What I have is music, and lots of “just feel it” from the choreographers. I’m sorry but I’m gonna need more than that. Feel what? Feel like I’m going to slip into a split (FYI my 34 year old body has never done a split so this would not be a happy thing) because of my new pirouette shoes that I needed help figuring out how to wear properly? Feel like on the dance spectrum I’m closer to Elaine from Seinfeld vs. Misty Copeland? This type-A girl needs more direction than a riff on the Nike slogan.
Fortunately this type-A girl doesn’t quit. Thinks about it (I think I’ve mentioned that once or twice here) but never actually went through with it. Instead I practiced. I watched my fellow dancers, tried to absorb the technique, listened to my choreographers when they gave notes- hell I went up to them a couple times and begged for critique/feedback. I tried to put it all together. Tried to take how the movements and the music affected me, how I felt when I practiced just for me and translate those feelings outward.
Still something was missing. Normally onstage, I am not myself; I’m playing a part and so I’ll do things, say things, take risks I would never dream about doing in real life. I struggled trying to be myself in these pieces and let myself shine through to connect with the audience.
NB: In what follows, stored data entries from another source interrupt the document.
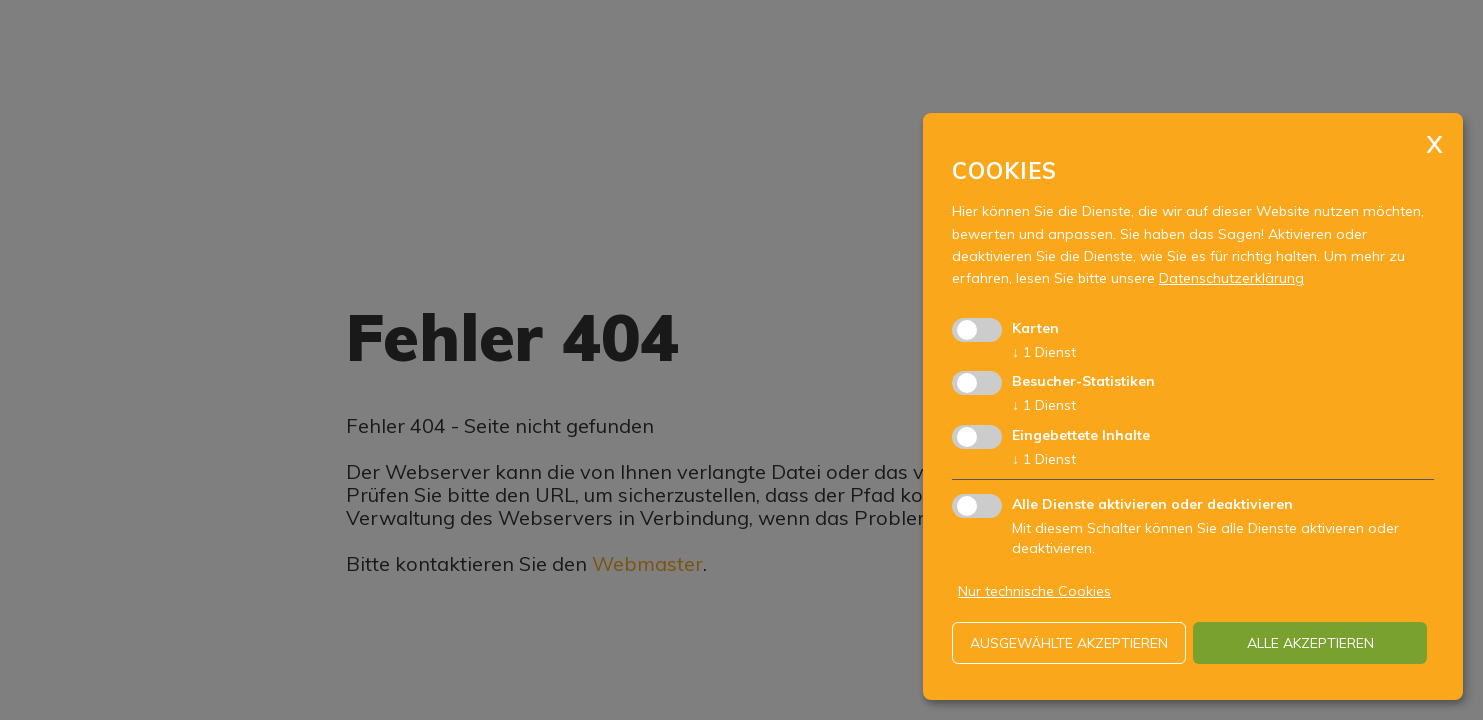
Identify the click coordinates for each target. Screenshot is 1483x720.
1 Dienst (1044, 352)
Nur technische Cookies (1034, 591)
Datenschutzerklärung (1231, 278)
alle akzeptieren (1310, 643)
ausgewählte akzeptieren (1069, 643)
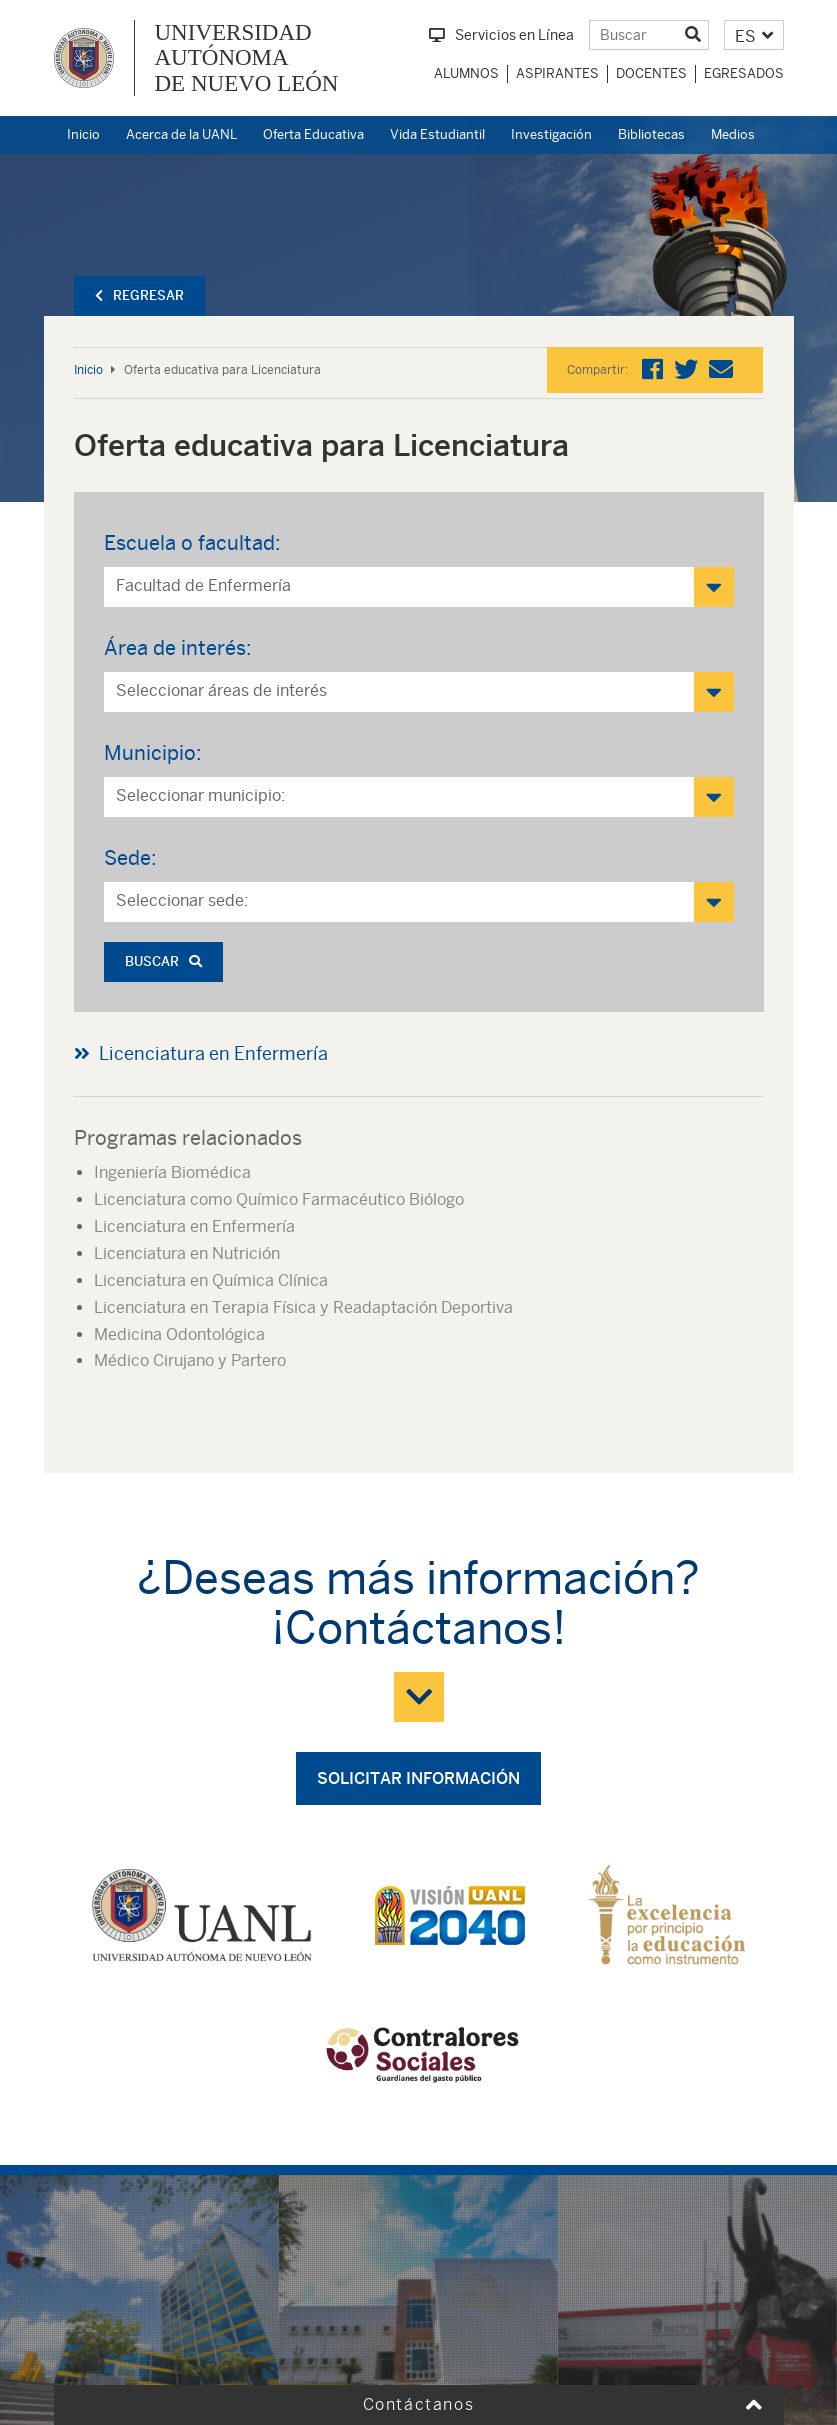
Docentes (651, 73)
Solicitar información (418, 1778)
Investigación (551, 134)
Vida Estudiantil (437, 134)
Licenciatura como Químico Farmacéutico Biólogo (279, 1199)
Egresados (744, 73)
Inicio (83, 134)
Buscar (163, 961)
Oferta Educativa (313, 134)
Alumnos (466, 73)
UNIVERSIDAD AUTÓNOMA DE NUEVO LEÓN (247, 58)
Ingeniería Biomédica (172, 1172)
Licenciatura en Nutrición (187, 1253)
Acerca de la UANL (181, 134)
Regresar (139, 295)
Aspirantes (557, 73)
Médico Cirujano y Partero (190, 1360)
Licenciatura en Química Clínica (211, 1280)
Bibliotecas (651, 134)
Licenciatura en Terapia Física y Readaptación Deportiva (303, 1307)
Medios (733, 134)
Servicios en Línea (501, 35)
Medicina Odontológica (179, 1334)
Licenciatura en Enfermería (213, 1053)
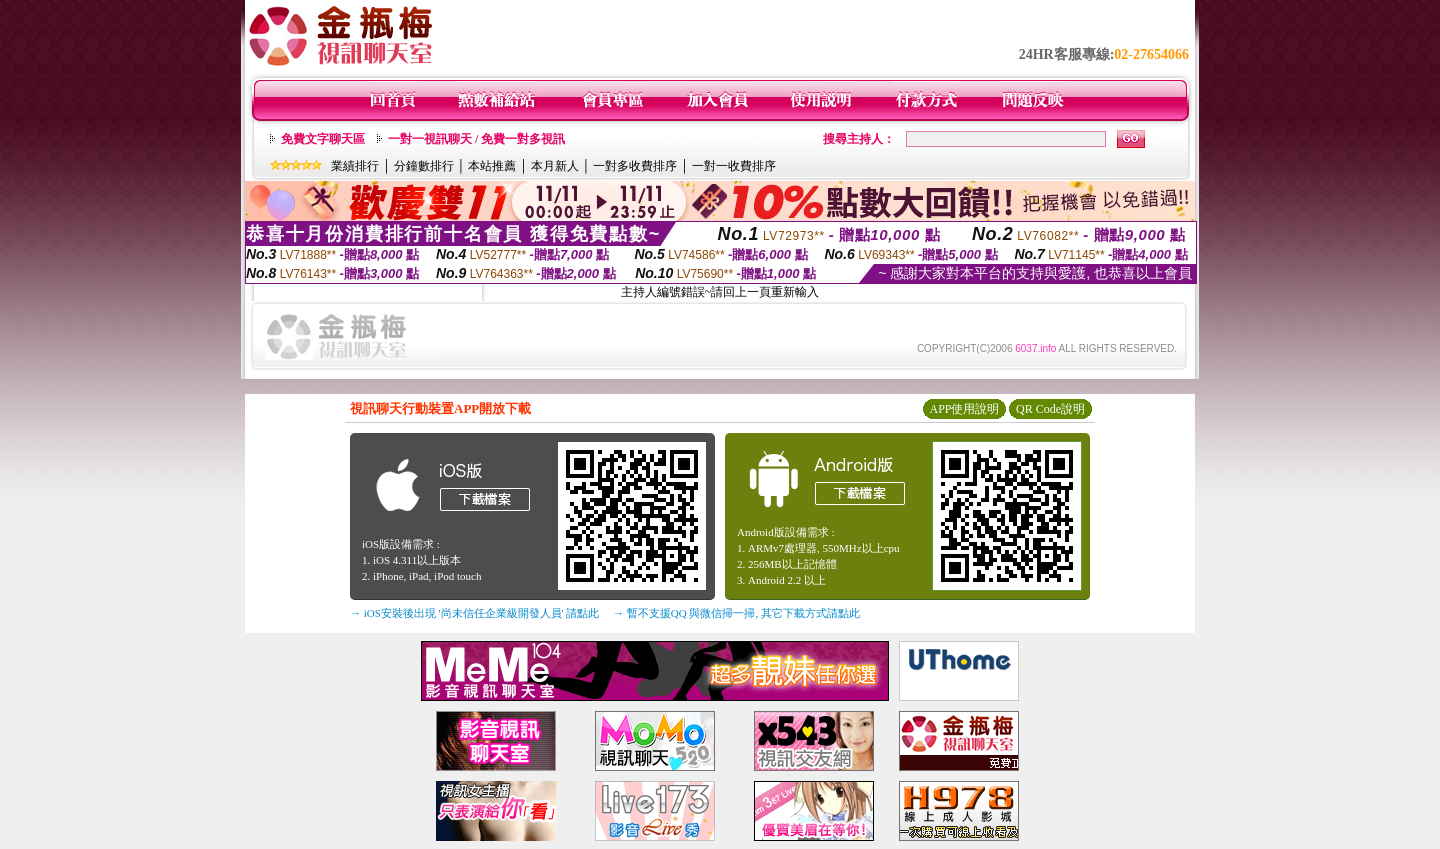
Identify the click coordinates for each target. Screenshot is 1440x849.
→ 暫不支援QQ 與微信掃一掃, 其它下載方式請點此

Then I realized- why couldn’t I give myself a dance character? Give myself a backstory and let me as the character feel those emotions and convey them to the audience.
Now we haven’t had our showcase yet so I don’t know if it’s worked from the audience perspective. But for me, I’ve been able to perform better in at least one of the numbers I struggled with since I’ve given myself a character to portray. I feel more in touch with the music and the movements and I believe ultimately that’s the goal in dance. Hmm, perhaps my choreographers were right. Perhaps “just feel it” was enough direction all along.